→ **Work instructions**: Find the string "tranh" in the records. Copy every line it appears in.

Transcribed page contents
★ ★ ★ ★ ★
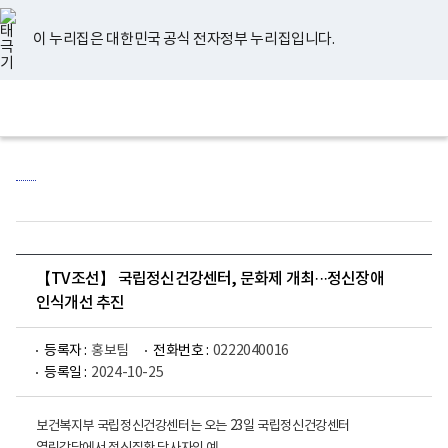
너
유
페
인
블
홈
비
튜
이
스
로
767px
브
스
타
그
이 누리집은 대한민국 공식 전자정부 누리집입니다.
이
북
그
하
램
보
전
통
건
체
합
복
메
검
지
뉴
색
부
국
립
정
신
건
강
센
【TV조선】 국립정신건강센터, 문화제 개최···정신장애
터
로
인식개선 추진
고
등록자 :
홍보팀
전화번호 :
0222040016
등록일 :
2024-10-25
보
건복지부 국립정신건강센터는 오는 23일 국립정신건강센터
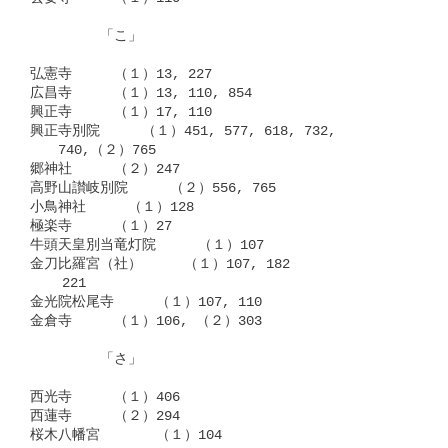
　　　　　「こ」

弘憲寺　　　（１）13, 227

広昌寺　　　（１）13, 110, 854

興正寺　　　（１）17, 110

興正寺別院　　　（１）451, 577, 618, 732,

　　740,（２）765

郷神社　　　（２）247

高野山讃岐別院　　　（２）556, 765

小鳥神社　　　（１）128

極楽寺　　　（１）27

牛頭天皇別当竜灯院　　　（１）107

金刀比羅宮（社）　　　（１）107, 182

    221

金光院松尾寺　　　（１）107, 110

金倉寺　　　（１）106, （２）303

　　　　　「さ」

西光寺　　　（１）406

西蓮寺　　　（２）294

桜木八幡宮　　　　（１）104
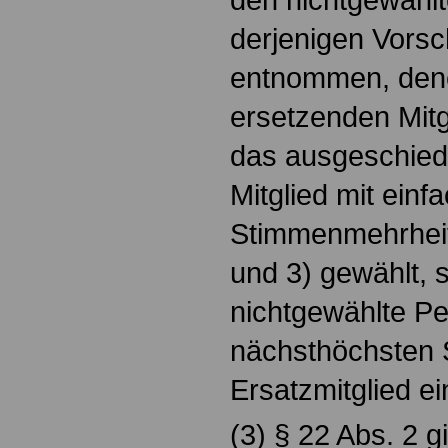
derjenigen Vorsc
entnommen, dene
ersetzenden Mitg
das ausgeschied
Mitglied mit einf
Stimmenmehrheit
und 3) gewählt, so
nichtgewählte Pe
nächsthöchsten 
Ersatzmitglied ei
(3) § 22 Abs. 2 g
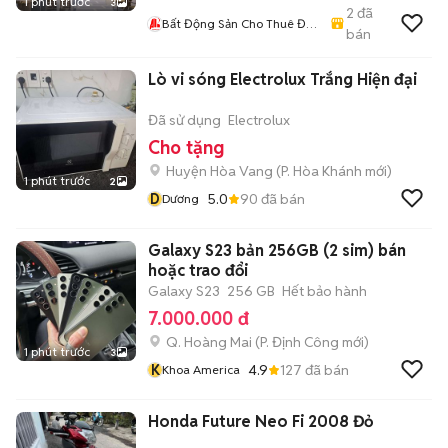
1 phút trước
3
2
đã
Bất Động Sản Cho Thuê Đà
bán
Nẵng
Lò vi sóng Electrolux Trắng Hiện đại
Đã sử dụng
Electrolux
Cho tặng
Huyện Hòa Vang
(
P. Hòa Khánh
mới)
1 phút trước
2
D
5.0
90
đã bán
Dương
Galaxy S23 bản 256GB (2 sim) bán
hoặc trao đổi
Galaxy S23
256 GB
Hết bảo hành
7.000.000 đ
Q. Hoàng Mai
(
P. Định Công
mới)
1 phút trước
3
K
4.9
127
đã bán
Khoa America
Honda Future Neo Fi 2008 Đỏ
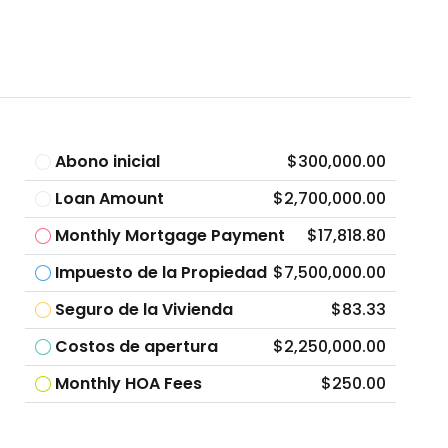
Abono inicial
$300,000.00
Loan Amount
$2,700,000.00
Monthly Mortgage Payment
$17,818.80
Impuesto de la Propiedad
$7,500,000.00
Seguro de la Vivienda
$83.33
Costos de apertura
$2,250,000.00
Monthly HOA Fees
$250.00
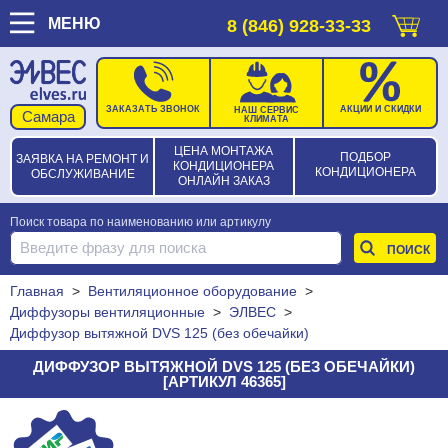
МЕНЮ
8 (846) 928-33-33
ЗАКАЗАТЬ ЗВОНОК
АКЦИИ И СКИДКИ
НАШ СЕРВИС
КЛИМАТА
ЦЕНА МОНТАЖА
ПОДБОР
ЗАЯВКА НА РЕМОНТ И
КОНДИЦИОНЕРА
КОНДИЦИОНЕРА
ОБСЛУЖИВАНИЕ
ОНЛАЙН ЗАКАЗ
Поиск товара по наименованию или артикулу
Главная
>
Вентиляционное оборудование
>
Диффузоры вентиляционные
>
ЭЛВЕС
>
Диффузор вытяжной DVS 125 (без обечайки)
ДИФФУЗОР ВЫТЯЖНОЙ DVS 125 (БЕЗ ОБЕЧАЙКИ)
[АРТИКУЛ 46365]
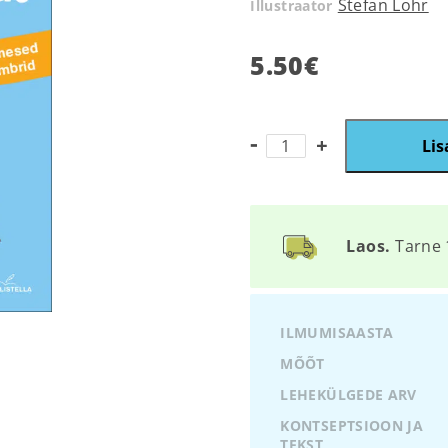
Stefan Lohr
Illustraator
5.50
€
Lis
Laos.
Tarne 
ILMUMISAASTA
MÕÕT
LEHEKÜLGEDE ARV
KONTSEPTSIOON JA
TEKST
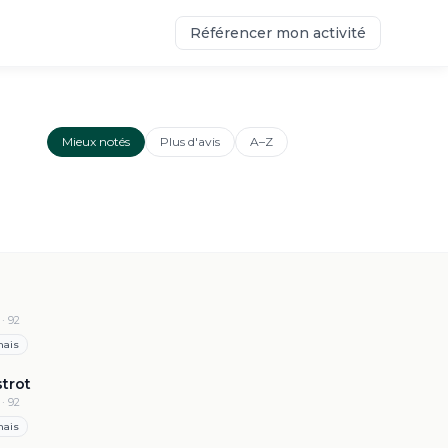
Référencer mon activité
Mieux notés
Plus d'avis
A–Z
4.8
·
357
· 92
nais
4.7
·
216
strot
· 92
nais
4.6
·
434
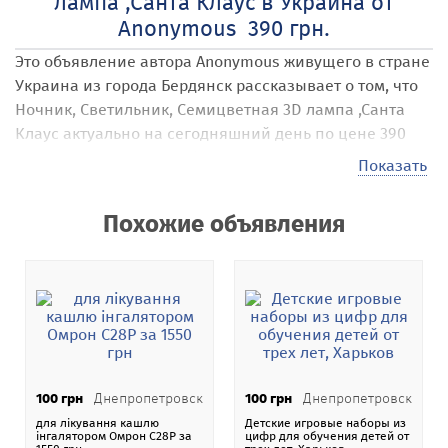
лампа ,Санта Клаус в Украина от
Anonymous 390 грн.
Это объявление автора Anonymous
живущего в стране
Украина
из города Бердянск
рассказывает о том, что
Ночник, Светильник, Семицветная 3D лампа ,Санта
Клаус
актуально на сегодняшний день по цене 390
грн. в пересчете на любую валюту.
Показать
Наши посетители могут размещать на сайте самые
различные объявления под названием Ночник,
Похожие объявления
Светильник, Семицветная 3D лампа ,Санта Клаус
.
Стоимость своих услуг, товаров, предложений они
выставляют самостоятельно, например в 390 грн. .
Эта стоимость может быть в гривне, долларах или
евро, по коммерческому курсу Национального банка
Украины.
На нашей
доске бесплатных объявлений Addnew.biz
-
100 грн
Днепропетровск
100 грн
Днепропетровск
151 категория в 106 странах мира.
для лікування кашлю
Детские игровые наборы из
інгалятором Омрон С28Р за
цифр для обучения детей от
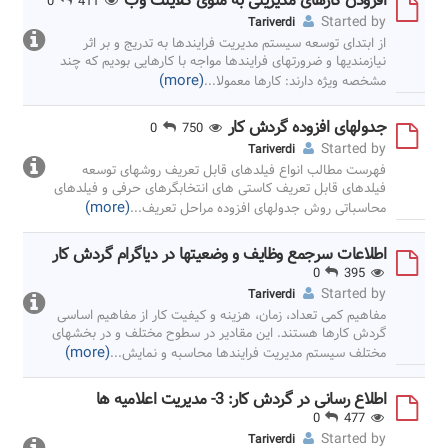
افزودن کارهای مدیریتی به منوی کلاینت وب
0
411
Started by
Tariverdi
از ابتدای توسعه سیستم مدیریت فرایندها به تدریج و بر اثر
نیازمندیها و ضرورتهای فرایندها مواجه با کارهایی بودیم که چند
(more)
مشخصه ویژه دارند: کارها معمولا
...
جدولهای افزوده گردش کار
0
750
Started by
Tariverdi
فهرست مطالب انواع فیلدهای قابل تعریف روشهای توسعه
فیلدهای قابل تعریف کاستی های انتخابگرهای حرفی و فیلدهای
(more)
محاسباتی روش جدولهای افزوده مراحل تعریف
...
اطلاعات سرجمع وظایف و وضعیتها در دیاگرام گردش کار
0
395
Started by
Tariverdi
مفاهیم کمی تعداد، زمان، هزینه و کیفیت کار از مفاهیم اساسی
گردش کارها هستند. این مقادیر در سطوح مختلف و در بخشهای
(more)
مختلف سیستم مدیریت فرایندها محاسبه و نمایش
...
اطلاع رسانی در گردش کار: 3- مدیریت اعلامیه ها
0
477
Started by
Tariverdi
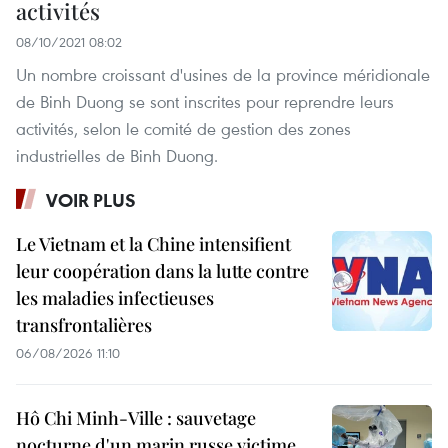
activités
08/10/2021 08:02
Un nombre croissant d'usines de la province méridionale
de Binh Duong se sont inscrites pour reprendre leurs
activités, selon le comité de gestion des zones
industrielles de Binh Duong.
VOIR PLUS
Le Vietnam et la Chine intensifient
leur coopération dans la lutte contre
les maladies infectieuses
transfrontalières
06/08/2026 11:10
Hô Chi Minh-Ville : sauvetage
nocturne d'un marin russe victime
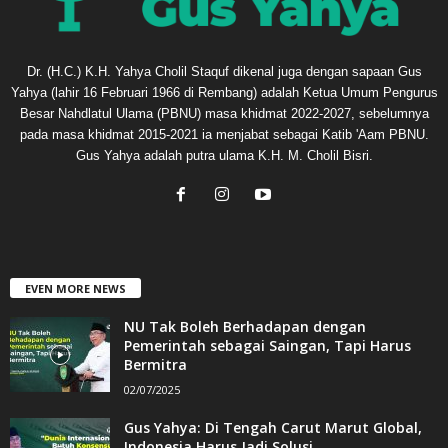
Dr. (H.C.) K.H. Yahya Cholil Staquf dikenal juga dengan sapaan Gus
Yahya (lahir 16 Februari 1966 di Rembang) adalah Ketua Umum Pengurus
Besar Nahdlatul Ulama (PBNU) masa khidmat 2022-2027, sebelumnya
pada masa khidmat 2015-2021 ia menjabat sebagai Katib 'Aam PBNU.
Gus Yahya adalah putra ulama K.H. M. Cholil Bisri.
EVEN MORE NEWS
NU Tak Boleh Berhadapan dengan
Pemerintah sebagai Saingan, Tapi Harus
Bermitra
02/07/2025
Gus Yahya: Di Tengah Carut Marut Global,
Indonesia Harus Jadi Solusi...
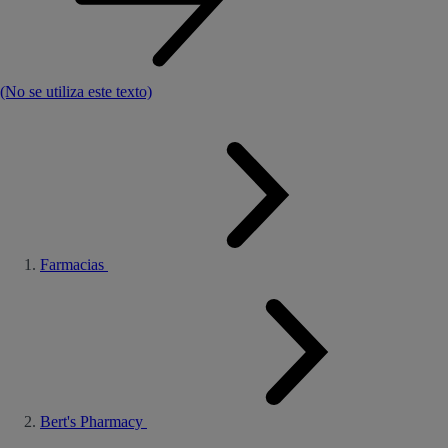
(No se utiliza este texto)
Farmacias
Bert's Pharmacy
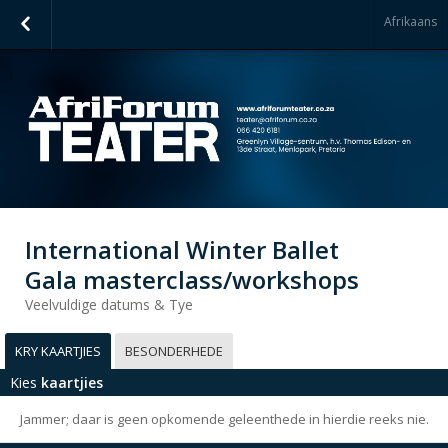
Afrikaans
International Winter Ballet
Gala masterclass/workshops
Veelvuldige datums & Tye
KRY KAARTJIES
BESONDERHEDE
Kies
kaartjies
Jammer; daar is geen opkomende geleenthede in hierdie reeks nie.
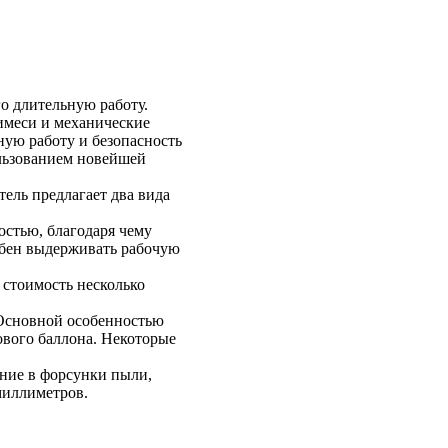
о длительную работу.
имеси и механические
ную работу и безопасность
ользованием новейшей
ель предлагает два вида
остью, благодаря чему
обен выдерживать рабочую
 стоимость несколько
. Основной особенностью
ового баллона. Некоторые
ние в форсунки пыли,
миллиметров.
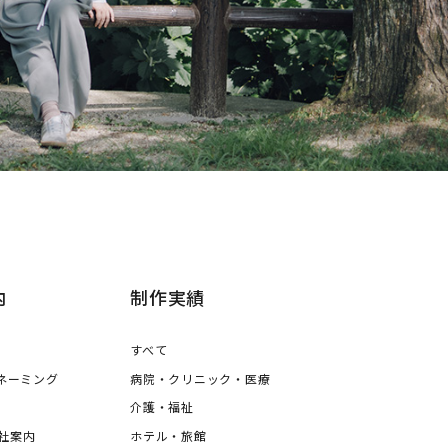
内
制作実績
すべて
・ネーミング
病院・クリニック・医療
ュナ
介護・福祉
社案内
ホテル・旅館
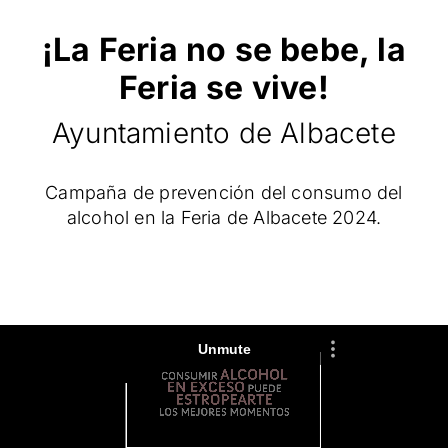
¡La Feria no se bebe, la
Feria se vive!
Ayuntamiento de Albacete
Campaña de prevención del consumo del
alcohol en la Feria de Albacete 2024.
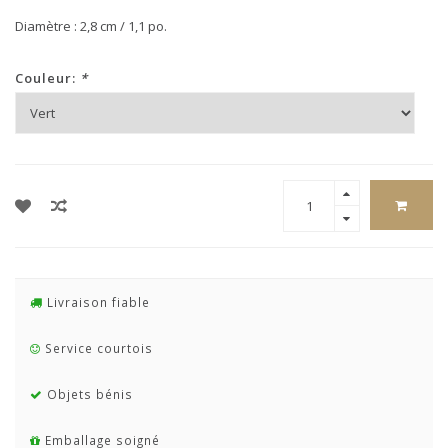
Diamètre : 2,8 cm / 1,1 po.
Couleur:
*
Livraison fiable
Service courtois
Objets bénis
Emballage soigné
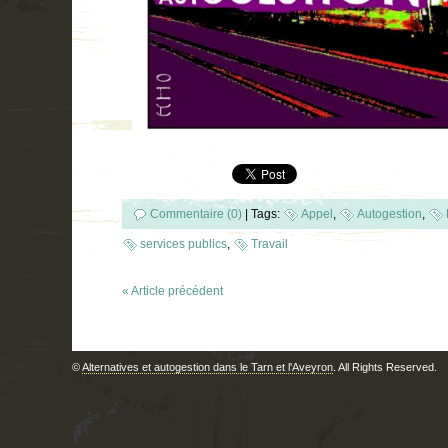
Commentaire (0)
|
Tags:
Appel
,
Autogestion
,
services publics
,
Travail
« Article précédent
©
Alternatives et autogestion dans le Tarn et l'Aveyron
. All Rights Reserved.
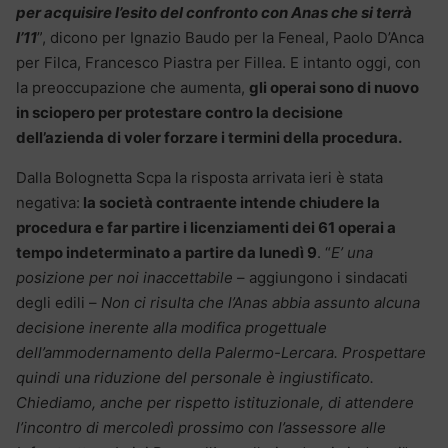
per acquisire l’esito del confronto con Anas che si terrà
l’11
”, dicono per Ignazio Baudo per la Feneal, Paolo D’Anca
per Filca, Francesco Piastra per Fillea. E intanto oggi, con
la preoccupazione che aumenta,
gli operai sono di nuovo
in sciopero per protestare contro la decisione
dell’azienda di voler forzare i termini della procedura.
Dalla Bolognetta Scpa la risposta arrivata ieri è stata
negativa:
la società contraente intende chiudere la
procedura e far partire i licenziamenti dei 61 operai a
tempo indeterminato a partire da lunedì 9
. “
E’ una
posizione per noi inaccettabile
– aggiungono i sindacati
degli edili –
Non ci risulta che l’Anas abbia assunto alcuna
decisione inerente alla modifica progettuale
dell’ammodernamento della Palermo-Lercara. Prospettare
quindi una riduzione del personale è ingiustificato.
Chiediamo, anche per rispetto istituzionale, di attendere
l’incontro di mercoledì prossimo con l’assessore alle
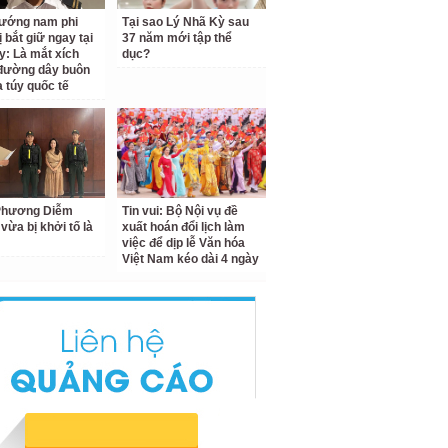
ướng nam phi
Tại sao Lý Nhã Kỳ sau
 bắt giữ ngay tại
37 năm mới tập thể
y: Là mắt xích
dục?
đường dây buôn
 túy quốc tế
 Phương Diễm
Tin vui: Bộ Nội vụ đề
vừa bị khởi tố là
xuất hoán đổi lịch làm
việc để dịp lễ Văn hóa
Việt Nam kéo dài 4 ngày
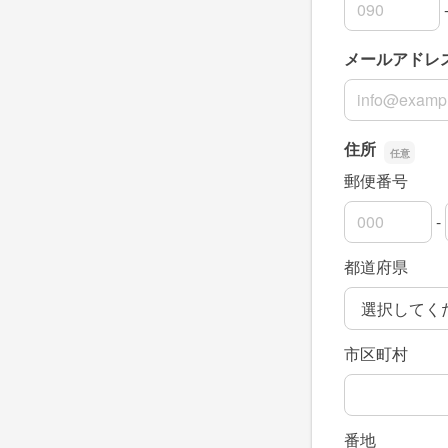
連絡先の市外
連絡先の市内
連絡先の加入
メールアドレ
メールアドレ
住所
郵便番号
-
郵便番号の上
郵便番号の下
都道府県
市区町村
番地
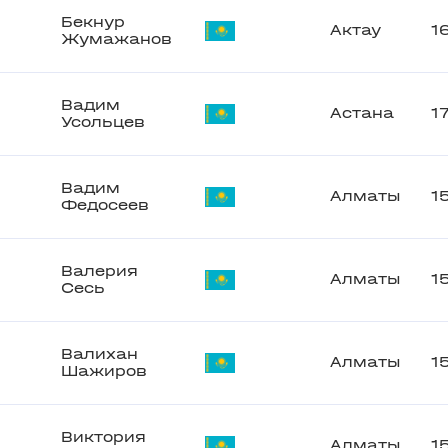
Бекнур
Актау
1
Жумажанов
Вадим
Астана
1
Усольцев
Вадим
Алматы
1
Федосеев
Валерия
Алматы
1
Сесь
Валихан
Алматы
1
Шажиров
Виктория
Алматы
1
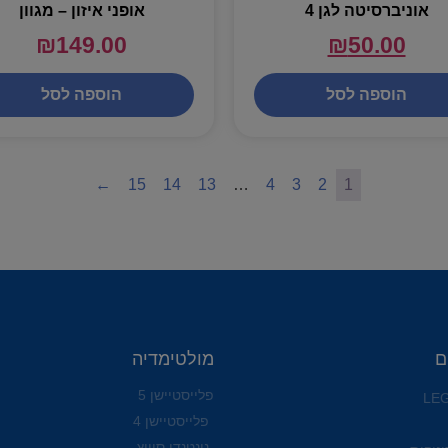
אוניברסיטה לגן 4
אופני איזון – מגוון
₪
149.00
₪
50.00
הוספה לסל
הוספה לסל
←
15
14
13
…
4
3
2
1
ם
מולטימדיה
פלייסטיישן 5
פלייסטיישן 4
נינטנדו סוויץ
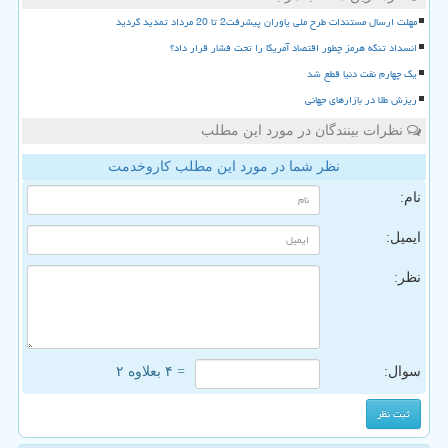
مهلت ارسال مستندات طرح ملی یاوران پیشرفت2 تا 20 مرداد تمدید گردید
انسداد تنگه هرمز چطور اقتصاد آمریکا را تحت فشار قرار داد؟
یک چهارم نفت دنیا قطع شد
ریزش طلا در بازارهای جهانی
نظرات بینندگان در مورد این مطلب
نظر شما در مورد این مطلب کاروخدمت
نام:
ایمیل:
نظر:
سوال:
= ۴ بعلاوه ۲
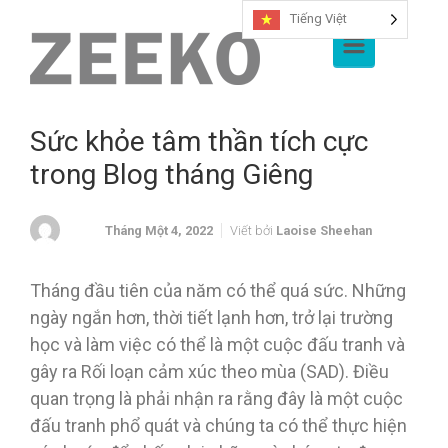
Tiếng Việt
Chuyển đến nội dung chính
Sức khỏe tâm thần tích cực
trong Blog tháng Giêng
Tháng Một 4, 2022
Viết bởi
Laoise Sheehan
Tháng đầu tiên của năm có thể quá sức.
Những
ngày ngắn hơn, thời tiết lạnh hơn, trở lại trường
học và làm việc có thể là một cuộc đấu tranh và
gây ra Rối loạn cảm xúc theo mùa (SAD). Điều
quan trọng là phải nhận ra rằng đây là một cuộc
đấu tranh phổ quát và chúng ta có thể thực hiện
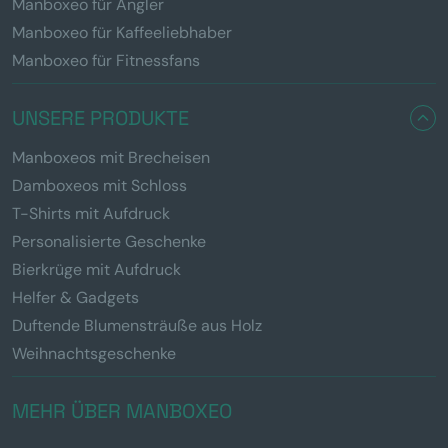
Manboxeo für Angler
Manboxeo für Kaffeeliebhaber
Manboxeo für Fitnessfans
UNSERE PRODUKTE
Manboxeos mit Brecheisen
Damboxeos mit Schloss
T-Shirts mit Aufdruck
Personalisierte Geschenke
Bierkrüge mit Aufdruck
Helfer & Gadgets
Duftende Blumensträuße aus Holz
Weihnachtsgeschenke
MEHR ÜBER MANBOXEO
★ ★ ★ ★ ★
→ **Finished task**:
học và làm việc có thể là một cuộc đấu tranh và
đấu tranh phổ quát và chúng ta có thể thực hiện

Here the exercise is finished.